**Exercise details:** Lines containing the word "milk" in the data below: say how many, with no other text.

(Items from a dataset)

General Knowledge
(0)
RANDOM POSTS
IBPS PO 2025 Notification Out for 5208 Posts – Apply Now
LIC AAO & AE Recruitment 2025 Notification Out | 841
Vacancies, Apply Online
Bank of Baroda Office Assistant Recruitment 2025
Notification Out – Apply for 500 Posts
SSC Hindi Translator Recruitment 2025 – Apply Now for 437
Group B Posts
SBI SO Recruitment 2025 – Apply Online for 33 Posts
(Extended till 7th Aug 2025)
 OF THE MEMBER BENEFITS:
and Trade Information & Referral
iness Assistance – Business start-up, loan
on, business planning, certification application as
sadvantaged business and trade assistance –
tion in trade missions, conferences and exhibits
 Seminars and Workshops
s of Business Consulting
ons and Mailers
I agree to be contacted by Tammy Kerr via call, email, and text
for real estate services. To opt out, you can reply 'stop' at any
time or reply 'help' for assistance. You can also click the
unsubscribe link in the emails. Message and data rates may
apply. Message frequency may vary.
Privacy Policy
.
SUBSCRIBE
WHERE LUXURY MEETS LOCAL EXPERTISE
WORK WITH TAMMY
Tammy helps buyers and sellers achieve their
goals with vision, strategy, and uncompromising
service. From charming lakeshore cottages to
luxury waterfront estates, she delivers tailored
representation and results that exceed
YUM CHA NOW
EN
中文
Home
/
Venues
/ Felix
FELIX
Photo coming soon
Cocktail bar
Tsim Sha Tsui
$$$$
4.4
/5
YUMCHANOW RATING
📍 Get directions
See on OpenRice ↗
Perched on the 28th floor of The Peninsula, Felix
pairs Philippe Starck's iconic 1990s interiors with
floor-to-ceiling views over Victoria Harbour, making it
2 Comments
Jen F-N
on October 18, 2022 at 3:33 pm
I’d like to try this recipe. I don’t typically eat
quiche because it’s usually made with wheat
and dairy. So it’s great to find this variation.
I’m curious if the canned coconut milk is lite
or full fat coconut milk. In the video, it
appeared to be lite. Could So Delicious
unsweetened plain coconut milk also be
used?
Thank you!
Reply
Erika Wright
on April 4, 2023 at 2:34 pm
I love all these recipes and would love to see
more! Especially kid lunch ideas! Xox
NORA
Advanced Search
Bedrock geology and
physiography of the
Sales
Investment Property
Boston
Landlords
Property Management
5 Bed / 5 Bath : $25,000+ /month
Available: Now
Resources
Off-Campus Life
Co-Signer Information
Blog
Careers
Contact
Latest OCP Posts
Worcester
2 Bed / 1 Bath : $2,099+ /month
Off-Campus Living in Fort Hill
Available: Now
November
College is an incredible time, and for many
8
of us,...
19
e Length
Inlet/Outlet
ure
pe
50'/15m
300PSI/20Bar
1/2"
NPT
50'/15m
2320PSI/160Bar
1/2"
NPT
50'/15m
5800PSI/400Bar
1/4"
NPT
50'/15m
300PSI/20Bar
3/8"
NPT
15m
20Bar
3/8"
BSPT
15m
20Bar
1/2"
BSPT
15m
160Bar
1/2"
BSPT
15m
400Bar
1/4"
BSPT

**Result:** 3